Meiner Ansicht nach ist sein Verhalten allerdings völlig legitim. Was er auf dem Fußballplatz wie leistet, geht mich nichts an, da ich leider wegen des Dauerföhns hier am Fuße der Alpen den Berliner Sender des ZDF nicht hereinbekomme. Aber anscheinend ist er einer der besten Spieler in diesem merkwürdigen Verein, ob mit oder ohne drehende Substanz, die in den austrainierten Adern seiner edlen SpielerInnenbeinen pocht. Ich schlage vor, dem Rat des Pagellantopoulos nachzukommen, und Ihn einfach ethnobotanisch-pharmaceutisch zu testen.

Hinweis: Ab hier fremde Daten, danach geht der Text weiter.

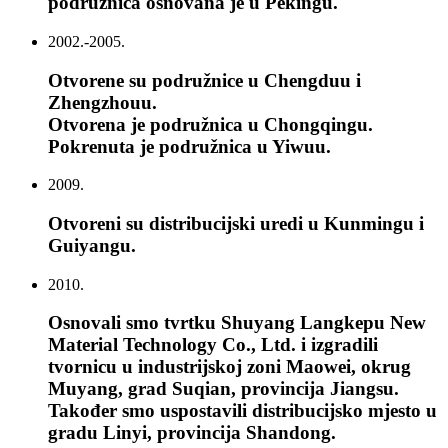
podružnica osnovana je u Pekingu.
2002.-2005.
Otvorene su podružnice u Chengduu i
Zhengzhouu.
Otvorena je podružnica u Chongqingu.
Pokrenuta je podružnica u Yiwuu.
2009.
Otvoreni su distribucijski uredi u Kunmingu i
Guiyangu.
2010.
Osnovali smo tvrtku Shuyang Langkepu New
Material Technology Co., Ltd. i izgradili
tvornicu u industrijskoj zoni Maowei, okrug
Muyang, grad Suqian, provincija Jiangsu.
Također smo uspostavili distribucijsko mjesto u
gradu Linyi, provincija Shandong.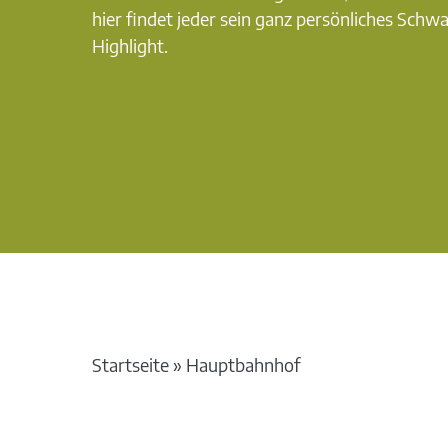
hier findet jeder sein ganz persönliches Schw
Highlight.
Startseite
»
Hauptbahnhof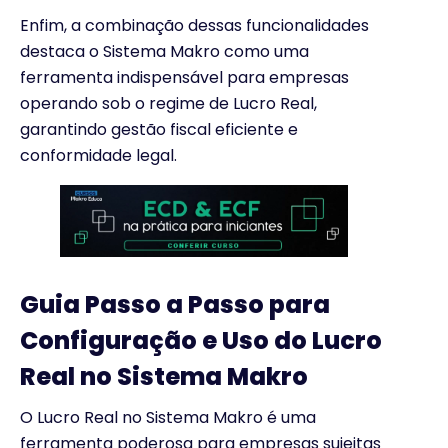
Enfim, a combinação dessas funcionalidades
destaca o Sistema Makro como uma
ferramenta indispensável para empresas
operando sob o regime de Lucro Real,
garantindo gestão fiscal eficiente e
conformidade legal.
Guia Passo a Passo para
Configuração e Uso do Lucro
Real no Sistema Makro
O Lucro Real no Sistema Makro é uma
ferramenta poderosa para empresas sujeitas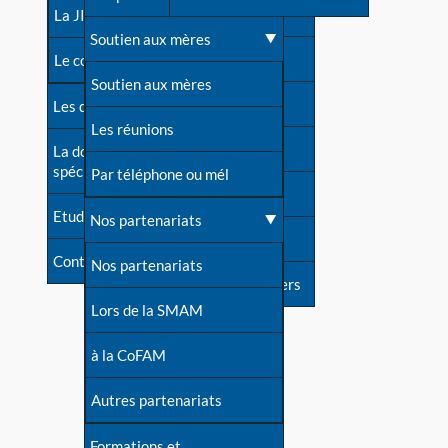
contacts
La JIA
Une difficulté d'allaitement ?
Soutien aux mères
Contact presse
Le congrès
Cas particuliers
Soutien aux mères
Dossier de presse
Les dossiers de l'allaitement
Mythes et vérités
Les réunions
Soutenir LLL
La documentation
spécialisée
Devenir animatrice ?
Par téléphone ou mél
Livre d'or
Etudes récentes
Une question sur le site
Nos partenariats
Forum
Contact
Nos partenariats
S'inscrire à nos newsletters
Lors de la SMAM
à la CoFAM
Autres partenariats
Formations et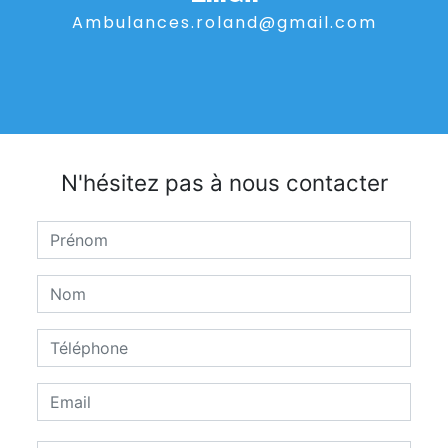
ambulances.roland@gmail.com
N'hésitez pas à nous contacter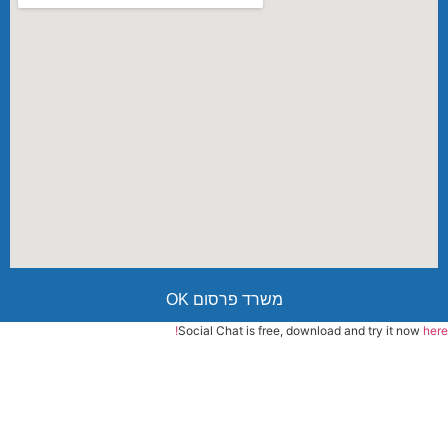
משרד פרסום OK
Social Chat is free, download and try it now
here!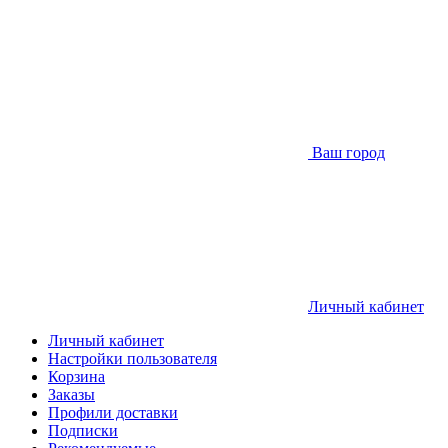
Ваш город
Личный кабинет
Личный кабинет
Настройки пользователя
Корзина
Заказы
Профили доставки
Подписки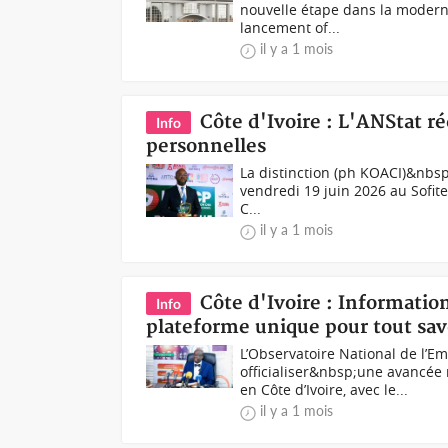
nouvelle étape dans la modern
lancement of...
il y a 1 mois
Côte d'Ivoire : L'ANStat 
Info
personnelles
La distinction (ph KOACI)&nbsp;
vendredi 19 juin 2026 au Sofite
C...
il y a 1 mois
Côte d'Ivoire : Informati
Info
plateforme unique pour tout savo
L’Observatoire National de l’Em
officialiser&nbsp;une avancée
en Côte d’Ivoire, avec le...
il y a 1 mois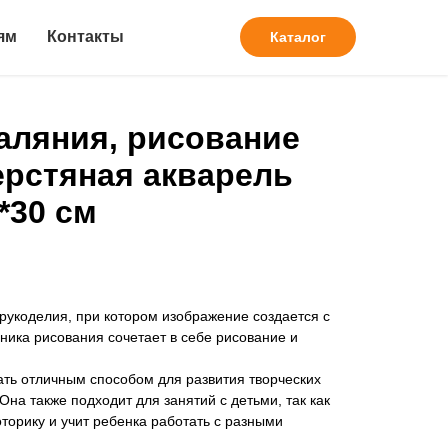
ям
Контакты
Каталог
аляния, рисование
рстяная акварель
*30 см
 рукоделия, при котором изображение создается с
ика рисования сочетает в себе рисование и
ать отличным способом для развития творческих
на также подходит для занятий с детьми, так как
торику и учит ребенка работать с разными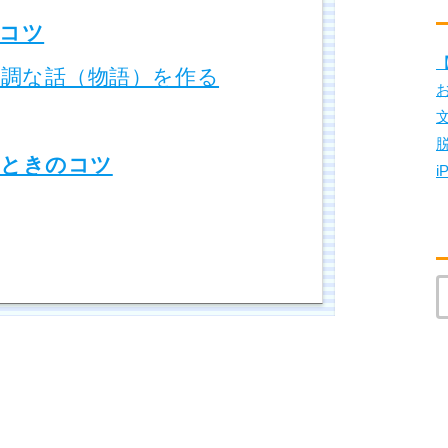
コツ
【
調な話（物語）を作る
ときのコツ
i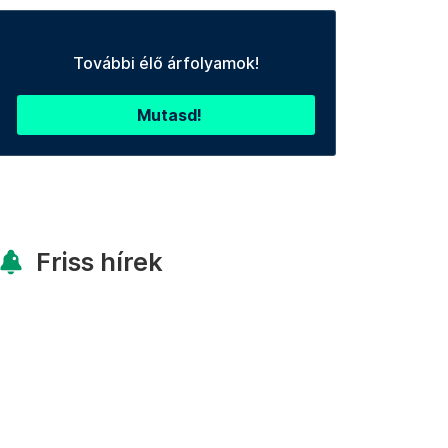
További élő árfolyamok!
Mutasd!
Friss hírek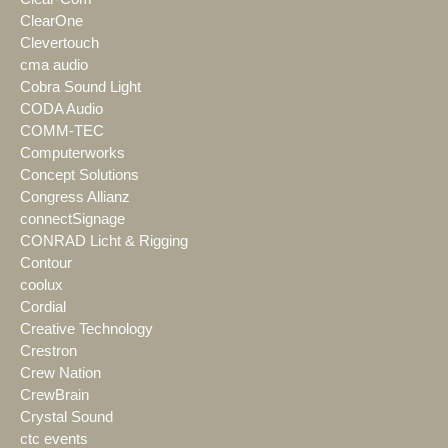
ClearOne
Clevertouch
cma audio
Cobra Sound Light
CODA Audio
COMM-TEC
Computerworks
Concept Solutions
Congress Allianz
connectSignage
CONRAD Licht & Rigging
Contour
coolux
Cordial
Creative Technology
Crestron
Crew Nation
CrewBrain
Crystal Sound
ctc events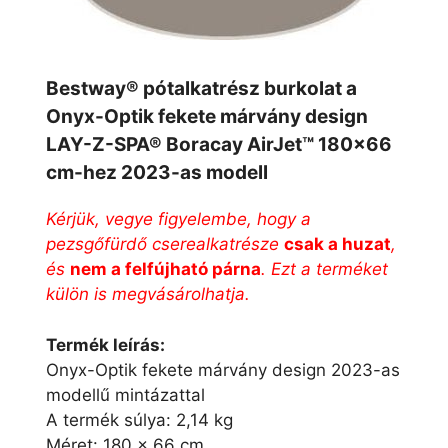
Bestway® pótalkatrész burkolat a
Onyx-Optik fekete márvány design
LAY-Z-SPA® Boracay AirJet™ 180×66
cm-hez 2023-as modell
Kérjük, vegye figyelembe, hogy a
pezsgőfürdő cserealkatrésze
csak a huzat
,
és
nem a felfújható párna
. Ezt a terméket
külön is megvásárolhatja.
Termék leírás:
Onyx-Optik fekete márvány design 2023-as
modellű mintázattal
A termék súlya: 2,14 kg
Méret: 180 x 66 cm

Dann wissen wir mehr und können dann gleich einen neuen Skandal auf den Tisch zimmern, falls er eine noch unentdeckte natürliche Substanz einsetzen sollte, was ich persönlich allerdings nicht glaube, denn sein ungeheuer unbescholtener Leumund hat sich schon bis hierher an die Ufer der Isar ausgebreitet.
Beste Grüße zu den Saupreißen sendet
ein anonym bleibender Münchner im Siebenten Himmel schwebend über der Theresienwies'n, freudetrunken in den Armen einer bronzenen, löwenpelztragenden Bavaria liegend. Ein wahres Prachtsbronzenweib, das vom Scheitel bis zur Sohle deutlich mehr als 28 Meter misst.
Da könnte Ihr Euch Eure aufgeblasene Goldelse, die da über dem Benzingestank am Großen Stern kauert, sonstwohin applizieren!